Il est également omniprésent au son, à travers un commentaire off extrêmement ampoulé. Et quand il laisse image et parole à d’autres (Sarkozy, Hillary Clinton, les leaders du CNT), c’est pour se faire adresser des compliments (“BHL, vous êtes très célèbre dans nos régions”, ou “C’est grâce à vous cher BHL…“). A tel point que parfois on se pince : voyons-nous James Bond, Tintin, Indiana Jones, ou peut-être Sacha Baron Cohen dans une hilarante parodie d’intellectuel mégalopratin ?

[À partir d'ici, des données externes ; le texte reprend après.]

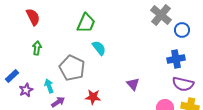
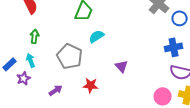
cyan semicircle: (99, 48) -> (97, 36), turned -84
purple triangle: (133, 84) -> (122, 66), moved
cyan arrow: (49, 86) -> (31, 60), moved

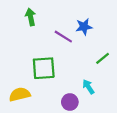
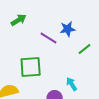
green arrow: (31, 17) -> (19, 20), turned 70
green line: (103, 58) -> (85, 49), moved

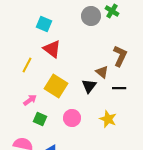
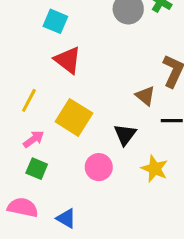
yellow line: (27, 65) -> (29, 100), moved
black triangle: (89, 86) -> (125, 135), moved
green square: (40, 119) -> (37, 169), moved

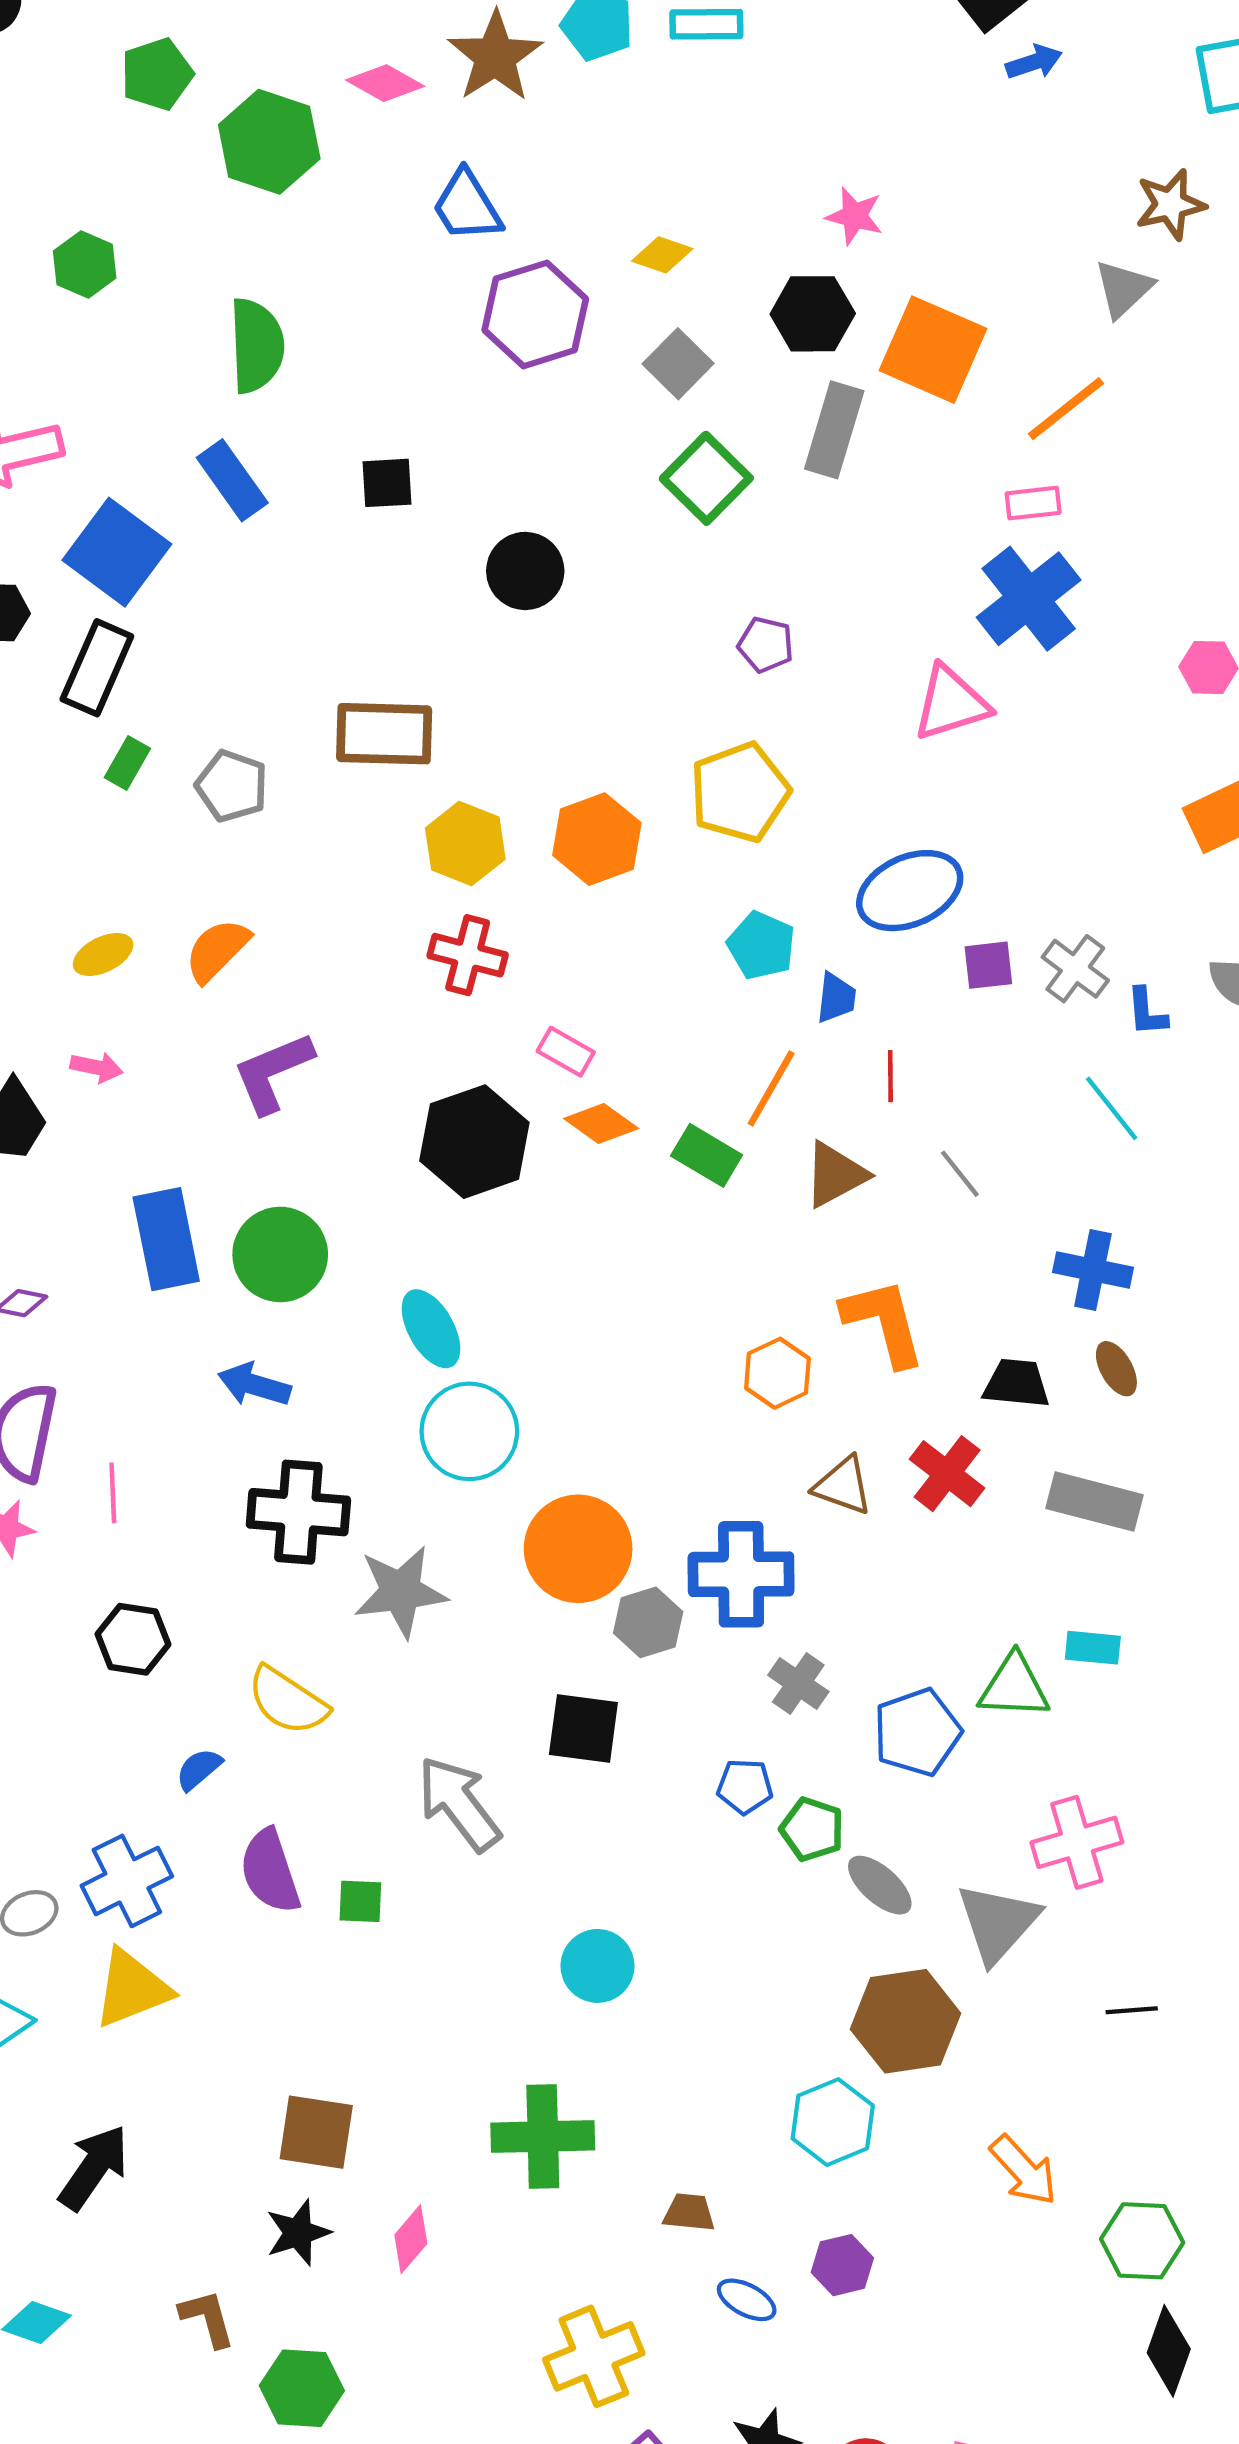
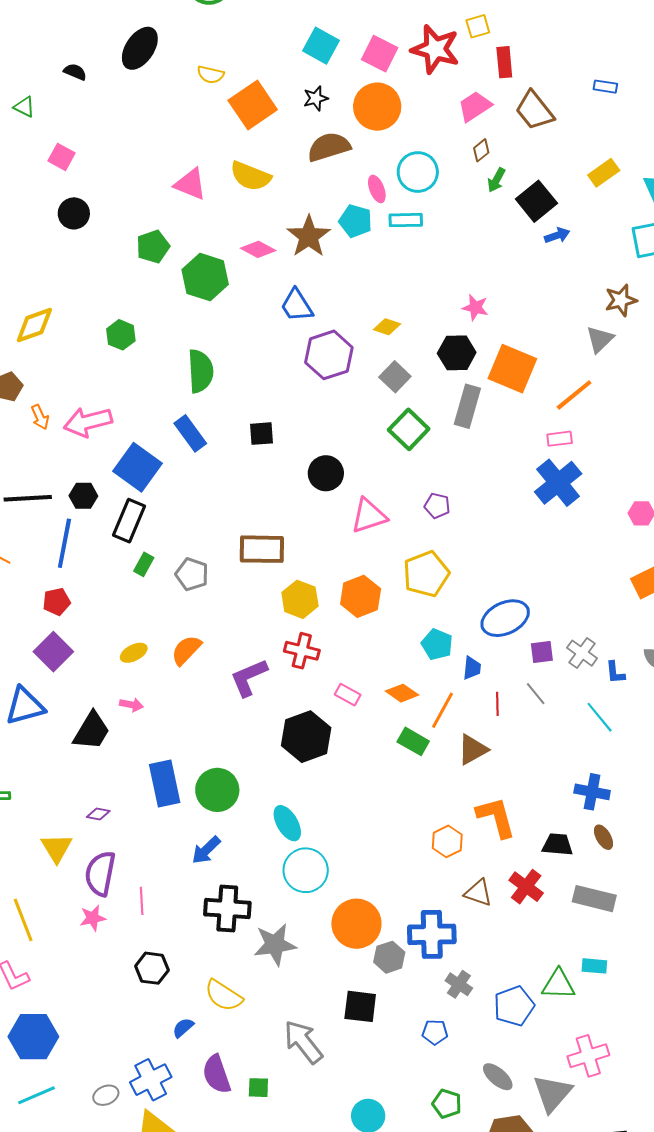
pink triangle: (951, 703) -> (369, 516), moved
purple L-shape: (273, 1072) -> (249, 678), moved
orange diamond: (601, 1123) -> (402, 693), moved
gray line: (960, 1174) -> (536, 694), moved
blue arrow: (254, 1385) -> (206, 850), turned -60
green pentagon: (812, 1829) -> (447, 1104), moved

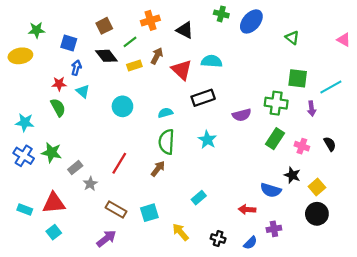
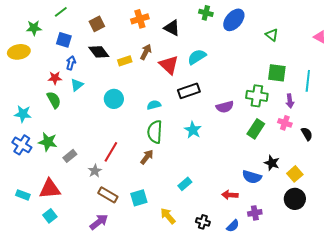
green line: (130, 42) -> (61, 12), moved
cyan semicircle: (212, 61) -> (197, 57), turned -36
cyan line: (331, 87) -> (308, 81), turned -55
cyan triangle: (83, 91) -> (77, 85), turned 40
pink cross: (302, 146) -> (285, 123), moved
gray star: (90, 184) -> (95, 171), moved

BHL est à coup sûr un homme intelligent, cultivé, politiquement bien intentionné (dans le film, son désir de réconcilier Juifs et Arabes est sympathique quoique naïvement formulé), mais il a un boulon qui dévisse sévère du côté de l’ego.

Cette ivresse narcissique décrédibilise son film, même dans ce qu’il pourrait avoir de meilleur (la dimension exaltante d’un peuple qui se soulève). Elle prouve aussi que l’auteurisme a ses limites.

On se dit qu’il aurait fallu la toute-puissance d’une major hollywoodienne pour canaliser l’ego BHLien en folie et rendre Le Serment de Tobrouk plus équilibré et plus regardable que ce documentaire de propagande autojustificateur.